*** Opening of Supplied data ***

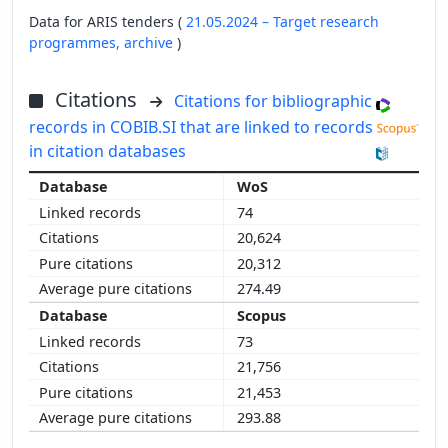
Data for ARIS tenders (
21.05.2024 – Target research
programmes,
archive
)
Citations
Citations for bibliographic
records in COBIB.SI that are linked to records
in citation databases
WoS
74
20,624
20,312
274.49
Scopus
73
21,756
21,453
293.88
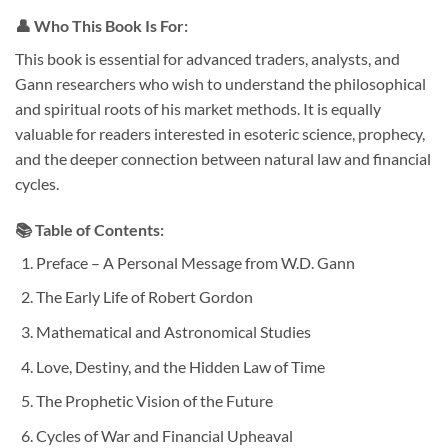
👤
Who This Book Is For:
This book is essential for advanced traders, analysts, and
Gann researchers who wish to understand the philosophical
and spiritual roots of his market methods. It is equally
valuable for readers interested in esoteric science, prophecy,
and the deeper connection between natural law and financial
cycles.
📚
Table of Contents:
Preface – A Personal Message from W.D. Gann
The Early Life of Robert Gordon
Mathematical and Astronomical Studies
Love, Destiny, and the Hidden Law of Time
The Prophetic Vision of the Future
Cycles of War and Financial Upheaval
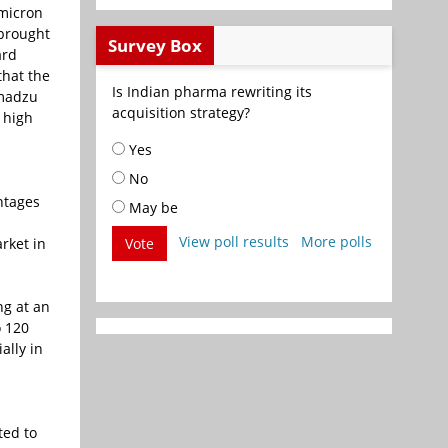
 micron
 brought
Survey Box
ard
that the
Is Indian pharma rewriting its
imadzu
acquisition strategy?
 high
Yes
No
ntages
May be
View poll results
More polls
rket in
Vote
ng at an
o 120
ally in
-
ted to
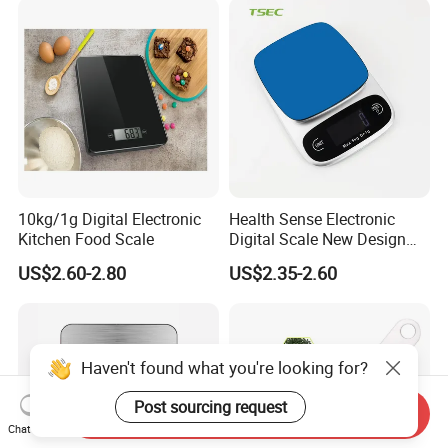
10kg/1g Digital Electronic
Health Sense Electronic
Kitchen Food Scale
Digital Scale New Design
Waterproof Stainless
US$2.60-2.80
US$2.35-2.60
Platform Kitchen Scale LCD
RoHS Certified Kitchen Food
Scale
Haven't found what you're looking for?
Post sourcing request
Send Inquiry
Chat Now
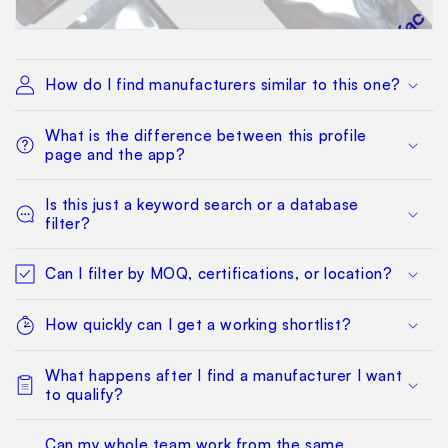
How do I find manufacturers similar to this one?
What is the difference between this profile
page and the app?
Is this just a keyword search or a database
filter?
Can I filter by MOQ, certifications, or location?
How quickly can I get a working shortlist?
What happens after I find a manufacturer I want
to qualify?
Can my whole team work from the same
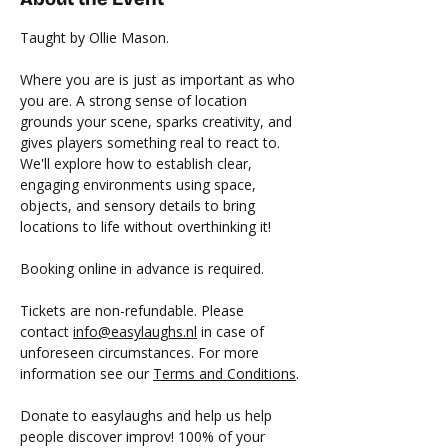
Taught by Ollie Mason.
Where you are is just as important as who 
you are. A strong sense of location 
grounds your scene, sparks creativity, and 
gives players something real to react to. 
We'll explore how to establish clear, 
engaging environments using space, 
objects, and sensory details to bring 
locations to life without overthinking it!
Booking online in advance is required.
Tickets are non-refundable. Please 
contact 
info@easylaughs.nl
 in case of 
unforeseen circumstances. For more 
information see our 
Terms and Conditions
.
Donate to easylaughs and help us help 
people discover improv! 100% of your 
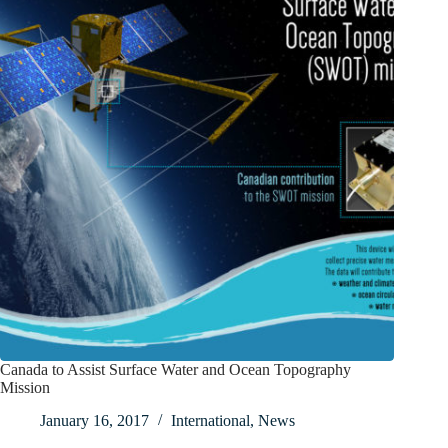
Canada to Assist Surface Water and Ocean Topography
Mission
January 16, 2017
International
,
News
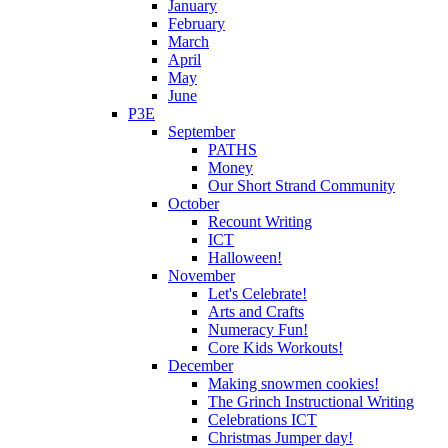
January
February
March
April
May
June
P3E
September
PATHS
Money
Our Short Strand Community
October
Recount Writing
ICT
Halloween!
November
Let's Celebrate!
Arts and Crafts
Numeracy Fun!
Core Kids Workouts!
December
Making snowmen cookies!
The Grinch Instructional Writing
Celebrations ICT
Christmas Jumper day!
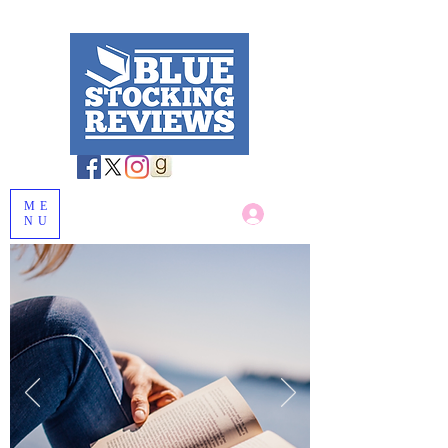
ME
Log In
NU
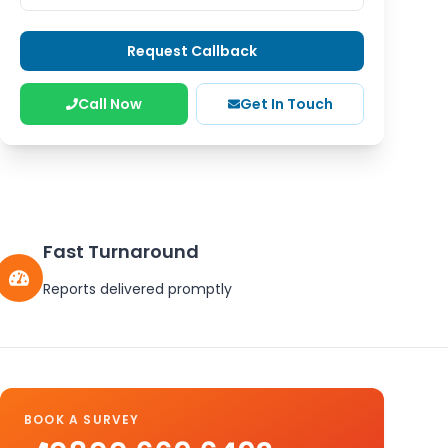
Request Callback
Call Now
Get In Touch
Fast Turnaround
Reports delivered promptly
BOOK A SURVEY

*** Close of Supplied data ***

Repeat the data in full and exactly. Omit pictures.

→ Output for this exercise
Data for ARIS tenders (
21.05.2024 – Target research
programmes,
archive
)
Citations
Citations for bibliographic
records in COBIB.SI that are linked to records
in citation databases
WoS
74
20,624
20,312
274.49
Scopus
73
21,756
21,453
293.88
👤
Who This Book Is For:
This book is essential for advanced traders, analysts, and
Gann researchers who wish to understand the philosophical
and spiritual roots of his market methods. It is equally
valuable for readers interested in esoteric science, prophecy,
and the deeper connection between natural law and financial
cycles.
📚
Table of Contents:
Preface – A Personal Message from W.D. Gann
The Early Life of Robert Gordon
Mathematical and Astronomical Studies
Love, Destiny, and the Hidden Law of Time
The Prophetic Vision of the Future
Cycles of War and Financial Upheaval
 micron
 brought
Survey Box
ard
that the
Is Indian pharma rewriting its
imadzu
acquisition strategy?
 high
Yes
No
ntages
May be
View poll results
More polls
rket in
Vote
ng at an
o 120
ally in
-
ted to
10kg/1g Digital Electronic
Health Sense Electronic
Kitchen Food Scale
Digital Scale New Design
Waterproof Stainless
US$2.60-2.80
US$2.35-2.60
Platform Kitchen Scale LCD
RoHS Certified Kitchen Food
Scale
Haven't found what you're looking for?
Post sourcing request
Send Inquiry
Chat Now
How do I find manufacturers similar to this one?
What is the difference between this profile
page and the app?
Is this just a keyword search or a database
filter?
Can I filter by MOQ, certifications, or location?
How quickly can I get a working shortlist?
What happens after I find a manufacturer I want
to qualify?
Can my whole team work from the same
Taught by Ollie Mason.
Where you are is just as important as who 
you are. A strong sense of location 
grounds your scene, sparks creativity, and 
gives players something real to react to. 
We'll explore how to establish clear, 
engaging environments using space, 
objects, and sensory details to bring 
locations to life without overthinking it!
Booking online in advance is required.
Tickets are non-refundable. Please 
contact 
info@easylaughs.nl
 in case of 
unforeseen circumstances. For more 
information see our 
Terms and Conditions
.
Donate to easylaughs and help us help 
people discover improv! 100% of your 
Canada to Assist Surface Water and Ocean Topography
Mission
January 16, 2017
International
,
News
January
February
March
April
May
June
P3E
September
PATHS
Money
Our Short Strand Community
October
Recount Writing
ICT
Halloween!
November
Let's Celebrate!
Arts and Crafts
Numeracy Fun!
Core Kids Workouts!
December
Making snowmen cookies!
The Grinch Instructional Writing
Celebrations ICT
Christmas Jumper day!
ME
Log In
NU
Request Callback
Call Now
Get In Touch
Fast Turnaround
Reports delivered promptly
BOOK A SURVEY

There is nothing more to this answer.